Литмир - Электронная Библиотека

Достигнув осуществления в своей личности тесного слияния искусства и жизни, он открыл на дне своей души источник неиссякаемой гармонии. Он достиг способности беспрерывно поддерживать в своем уме таинственное состояние, рождающее произведения красоты, и мгновенно преображать в идеальные образы мимолетные впечатления своей богатой жизни.

Торжествуя эту победу, он вложил в уста одного из своих героев слова: «Я сам наблюдал в своей душе непрерывное зарождение высшей жизни, будто силой волшебного зеркала, видоизменяющей все внешнее». Обладая необычайным даром слова, он умел мгновенно передавать самые неуловимые оттенки ощущений с такой рельефностью и точностью, что иногда только что выраженные им мысли, теряя свою субъективность благодаря удивительному свойству стиля, казались уже непринадлежащими ему. Его голос, чистый и звучный, как бы обрисовывал точным контуром музыкальное очертание каждого слова и придавал еще большую рельефность оригинальным свойствам его речи. Все слушавшие его в первый раз испытывали двойственное впечатление — восторга и отвращения, так как, раскрывая себе, он постоянно подчеркивал глубокое непреодолимое различие между собой и другими. Но, благодаря тому, что его способность чувствовать не уступала его уму, для людей, часто сталкивавшихся с ним или близких ему, за кристаллом слов сквозила огненно-страстная душа. Этим людям было известно, как безгранична его способность чувствовать и грезить, через какое горнило проходили прекрасные образы, облекавшие сущность его внутренних переживаний.
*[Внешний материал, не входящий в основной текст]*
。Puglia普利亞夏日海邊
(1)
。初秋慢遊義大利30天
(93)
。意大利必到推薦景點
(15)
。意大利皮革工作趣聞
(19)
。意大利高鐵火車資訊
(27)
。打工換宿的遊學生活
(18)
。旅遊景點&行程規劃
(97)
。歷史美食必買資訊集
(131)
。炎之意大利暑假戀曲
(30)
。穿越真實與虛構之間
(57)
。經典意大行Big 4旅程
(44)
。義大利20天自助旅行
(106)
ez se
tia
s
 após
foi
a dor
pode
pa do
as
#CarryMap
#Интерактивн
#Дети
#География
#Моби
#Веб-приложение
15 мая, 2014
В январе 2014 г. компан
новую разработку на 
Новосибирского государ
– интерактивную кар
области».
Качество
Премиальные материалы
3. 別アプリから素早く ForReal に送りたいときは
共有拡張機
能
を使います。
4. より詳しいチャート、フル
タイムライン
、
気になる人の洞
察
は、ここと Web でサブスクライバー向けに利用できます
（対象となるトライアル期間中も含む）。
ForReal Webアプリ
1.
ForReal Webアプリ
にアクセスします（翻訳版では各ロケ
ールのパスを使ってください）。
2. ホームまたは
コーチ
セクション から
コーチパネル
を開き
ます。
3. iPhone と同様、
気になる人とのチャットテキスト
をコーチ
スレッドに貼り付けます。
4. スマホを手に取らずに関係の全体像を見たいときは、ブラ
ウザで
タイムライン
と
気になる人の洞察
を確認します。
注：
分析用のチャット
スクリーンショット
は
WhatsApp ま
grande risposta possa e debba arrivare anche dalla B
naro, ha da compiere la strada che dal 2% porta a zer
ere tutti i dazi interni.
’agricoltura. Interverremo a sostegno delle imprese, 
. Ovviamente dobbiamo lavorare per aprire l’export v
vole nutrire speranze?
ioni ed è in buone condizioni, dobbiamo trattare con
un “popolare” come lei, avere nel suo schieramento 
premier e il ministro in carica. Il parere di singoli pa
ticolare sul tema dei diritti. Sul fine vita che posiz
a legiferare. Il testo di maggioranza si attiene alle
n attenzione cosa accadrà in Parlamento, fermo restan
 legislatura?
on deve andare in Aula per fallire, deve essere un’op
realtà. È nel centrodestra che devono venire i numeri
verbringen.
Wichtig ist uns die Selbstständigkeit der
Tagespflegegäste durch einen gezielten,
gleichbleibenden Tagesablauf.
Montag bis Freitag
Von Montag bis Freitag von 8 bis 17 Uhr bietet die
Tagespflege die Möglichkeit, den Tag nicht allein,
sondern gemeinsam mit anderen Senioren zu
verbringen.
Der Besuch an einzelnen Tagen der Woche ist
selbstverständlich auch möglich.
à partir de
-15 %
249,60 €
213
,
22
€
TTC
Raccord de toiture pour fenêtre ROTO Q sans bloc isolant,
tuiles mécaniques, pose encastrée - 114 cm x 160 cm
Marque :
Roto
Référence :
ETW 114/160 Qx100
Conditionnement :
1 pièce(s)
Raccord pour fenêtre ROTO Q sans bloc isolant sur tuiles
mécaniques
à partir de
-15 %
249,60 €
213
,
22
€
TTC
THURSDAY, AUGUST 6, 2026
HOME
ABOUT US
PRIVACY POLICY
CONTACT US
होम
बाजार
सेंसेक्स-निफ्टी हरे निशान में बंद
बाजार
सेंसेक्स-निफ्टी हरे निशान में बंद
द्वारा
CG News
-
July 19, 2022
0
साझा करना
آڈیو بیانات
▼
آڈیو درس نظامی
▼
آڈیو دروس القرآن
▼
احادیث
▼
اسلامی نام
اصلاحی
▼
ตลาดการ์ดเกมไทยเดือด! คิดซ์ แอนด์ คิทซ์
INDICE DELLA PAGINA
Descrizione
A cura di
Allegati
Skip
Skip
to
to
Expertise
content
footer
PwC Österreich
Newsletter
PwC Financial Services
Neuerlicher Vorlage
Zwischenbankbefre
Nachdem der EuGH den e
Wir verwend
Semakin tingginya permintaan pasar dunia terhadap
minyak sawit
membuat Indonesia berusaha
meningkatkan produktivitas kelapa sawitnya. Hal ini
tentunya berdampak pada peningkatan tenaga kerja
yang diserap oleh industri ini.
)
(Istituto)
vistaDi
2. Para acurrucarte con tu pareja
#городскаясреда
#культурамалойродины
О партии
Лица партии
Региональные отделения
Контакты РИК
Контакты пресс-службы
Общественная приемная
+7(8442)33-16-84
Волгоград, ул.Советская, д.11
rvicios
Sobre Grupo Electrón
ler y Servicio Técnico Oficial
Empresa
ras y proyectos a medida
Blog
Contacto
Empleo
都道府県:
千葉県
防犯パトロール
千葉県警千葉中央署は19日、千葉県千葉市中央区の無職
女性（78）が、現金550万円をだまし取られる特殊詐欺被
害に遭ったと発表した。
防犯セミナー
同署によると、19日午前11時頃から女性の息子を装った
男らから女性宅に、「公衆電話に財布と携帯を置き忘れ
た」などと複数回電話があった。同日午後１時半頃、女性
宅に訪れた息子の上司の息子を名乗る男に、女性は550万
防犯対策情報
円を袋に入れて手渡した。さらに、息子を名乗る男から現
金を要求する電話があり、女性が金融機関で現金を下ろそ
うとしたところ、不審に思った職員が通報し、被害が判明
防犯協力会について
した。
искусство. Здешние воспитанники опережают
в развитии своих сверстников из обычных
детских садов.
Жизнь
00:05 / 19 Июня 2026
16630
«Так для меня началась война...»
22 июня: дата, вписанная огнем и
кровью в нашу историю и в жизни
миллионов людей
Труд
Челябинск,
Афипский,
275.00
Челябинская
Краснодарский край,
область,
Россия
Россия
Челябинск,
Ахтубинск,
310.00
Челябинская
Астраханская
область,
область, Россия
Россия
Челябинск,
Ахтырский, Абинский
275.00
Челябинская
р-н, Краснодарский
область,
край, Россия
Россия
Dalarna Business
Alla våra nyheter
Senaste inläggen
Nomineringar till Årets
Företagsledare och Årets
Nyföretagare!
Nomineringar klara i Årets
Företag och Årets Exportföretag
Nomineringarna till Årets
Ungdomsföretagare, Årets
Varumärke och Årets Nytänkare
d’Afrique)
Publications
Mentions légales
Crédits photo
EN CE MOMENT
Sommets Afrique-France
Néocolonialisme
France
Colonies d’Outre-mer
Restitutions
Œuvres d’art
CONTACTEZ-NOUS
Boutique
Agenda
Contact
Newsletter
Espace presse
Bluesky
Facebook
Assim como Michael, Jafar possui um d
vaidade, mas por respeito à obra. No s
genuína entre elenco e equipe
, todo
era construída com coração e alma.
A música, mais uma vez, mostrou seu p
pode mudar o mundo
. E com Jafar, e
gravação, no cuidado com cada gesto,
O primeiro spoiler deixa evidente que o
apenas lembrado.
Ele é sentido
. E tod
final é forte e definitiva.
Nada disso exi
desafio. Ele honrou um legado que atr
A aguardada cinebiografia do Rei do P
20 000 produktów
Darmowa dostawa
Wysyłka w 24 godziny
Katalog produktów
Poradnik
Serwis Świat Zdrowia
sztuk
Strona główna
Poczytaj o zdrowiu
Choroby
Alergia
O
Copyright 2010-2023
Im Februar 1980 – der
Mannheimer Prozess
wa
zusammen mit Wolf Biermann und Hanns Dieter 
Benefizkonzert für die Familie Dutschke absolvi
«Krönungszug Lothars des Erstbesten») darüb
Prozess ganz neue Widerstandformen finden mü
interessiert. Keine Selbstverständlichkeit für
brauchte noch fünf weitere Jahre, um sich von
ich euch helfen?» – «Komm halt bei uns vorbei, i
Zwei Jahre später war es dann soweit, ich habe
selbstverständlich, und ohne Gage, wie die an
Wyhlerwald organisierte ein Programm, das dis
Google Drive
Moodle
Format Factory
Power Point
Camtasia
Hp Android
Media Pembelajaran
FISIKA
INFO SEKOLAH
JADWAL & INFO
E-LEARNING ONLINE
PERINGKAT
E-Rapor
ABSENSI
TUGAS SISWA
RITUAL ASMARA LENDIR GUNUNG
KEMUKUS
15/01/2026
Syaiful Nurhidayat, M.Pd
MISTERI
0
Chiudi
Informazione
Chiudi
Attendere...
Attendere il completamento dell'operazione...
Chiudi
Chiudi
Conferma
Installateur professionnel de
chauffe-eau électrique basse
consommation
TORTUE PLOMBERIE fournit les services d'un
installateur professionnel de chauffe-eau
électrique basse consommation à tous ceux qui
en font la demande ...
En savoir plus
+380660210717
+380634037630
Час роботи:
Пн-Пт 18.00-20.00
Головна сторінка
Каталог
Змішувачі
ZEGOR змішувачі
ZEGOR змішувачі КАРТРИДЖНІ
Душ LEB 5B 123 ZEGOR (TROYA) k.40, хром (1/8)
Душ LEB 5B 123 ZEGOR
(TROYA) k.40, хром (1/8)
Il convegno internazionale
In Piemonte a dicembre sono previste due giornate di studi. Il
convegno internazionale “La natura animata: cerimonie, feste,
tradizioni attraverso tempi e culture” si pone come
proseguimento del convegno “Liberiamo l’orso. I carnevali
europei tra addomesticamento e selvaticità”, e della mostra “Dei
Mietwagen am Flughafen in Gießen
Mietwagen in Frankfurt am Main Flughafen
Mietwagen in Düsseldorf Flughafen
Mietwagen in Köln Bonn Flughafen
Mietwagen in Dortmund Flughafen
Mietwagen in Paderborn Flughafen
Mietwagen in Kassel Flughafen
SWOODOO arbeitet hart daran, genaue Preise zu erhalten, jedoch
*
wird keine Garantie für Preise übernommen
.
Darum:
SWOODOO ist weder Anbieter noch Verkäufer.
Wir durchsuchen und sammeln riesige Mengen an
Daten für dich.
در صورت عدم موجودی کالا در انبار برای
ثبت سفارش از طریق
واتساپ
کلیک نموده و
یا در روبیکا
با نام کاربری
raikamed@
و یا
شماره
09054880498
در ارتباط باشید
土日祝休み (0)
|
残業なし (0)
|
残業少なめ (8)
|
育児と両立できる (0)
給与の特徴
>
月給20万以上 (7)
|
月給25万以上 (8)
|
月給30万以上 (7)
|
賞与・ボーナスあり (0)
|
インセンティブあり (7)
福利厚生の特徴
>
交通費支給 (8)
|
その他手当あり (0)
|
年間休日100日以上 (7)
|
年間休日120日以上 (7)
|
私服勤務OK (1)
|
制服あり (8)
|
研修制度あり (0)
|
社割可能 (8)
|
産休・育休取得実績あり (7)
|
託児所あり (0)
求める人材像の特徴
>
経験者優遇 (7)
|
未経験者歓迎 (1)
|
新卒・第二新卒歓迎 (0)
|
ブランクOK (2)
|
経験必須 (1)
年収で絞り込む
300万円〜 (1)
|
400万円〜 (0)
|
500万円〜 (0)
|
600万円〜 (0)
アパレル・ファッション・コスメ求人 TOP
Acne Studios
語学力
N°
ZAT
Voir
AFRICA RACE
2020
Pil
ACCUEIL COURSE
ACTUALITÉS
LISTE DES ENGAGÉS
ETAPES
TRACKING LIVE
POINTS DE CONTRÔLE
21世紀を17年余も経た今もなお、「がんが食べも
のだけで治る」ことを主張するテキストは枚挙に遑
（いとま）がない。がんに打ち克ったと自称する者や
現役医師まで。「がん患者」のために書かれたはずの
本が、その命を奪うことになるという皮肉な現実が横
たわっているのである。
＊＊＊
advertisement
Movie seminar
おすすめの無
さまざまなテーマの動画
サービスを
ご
Та, которую он называл Пердитой, хорошо знала его и, как набожная душа, жаждущая спасения и надеющаяся на помощь свыше, надеялась она так при его помощи подняться и удержаться в сфере огня, куда ее влекло желание гореть и погибнуть, тщетные сожаления о минувшей молодости и ужас одиночества среди пустыни пепла.

— Теперь вы, Стелио, — сказала она со слабой улыбкой, маскировавшей ее страдание, и осторожно высвободивши руку из руки друга, — теперь вы, в свою очередь, хотите опьянить меня.

Потом, желая разрушить очарование:

— Смотрите! — воскликнула она, указывая пальцем на нагруженную барку, медленно плывшую им навстречу. — Смотрите, вот они, ваши гранаты!

Но голос выдавал ее волнение.

В сумеречной грезе по бледно-зеленой воде, серебристой, как молодые листочки ивы, скользила барка, нагруженная эмблематическими плодами, напоминающими ларчики золотистой кожи, увенчанные королевской короной, закрытые или полураскрытые над накопленными сокровищами.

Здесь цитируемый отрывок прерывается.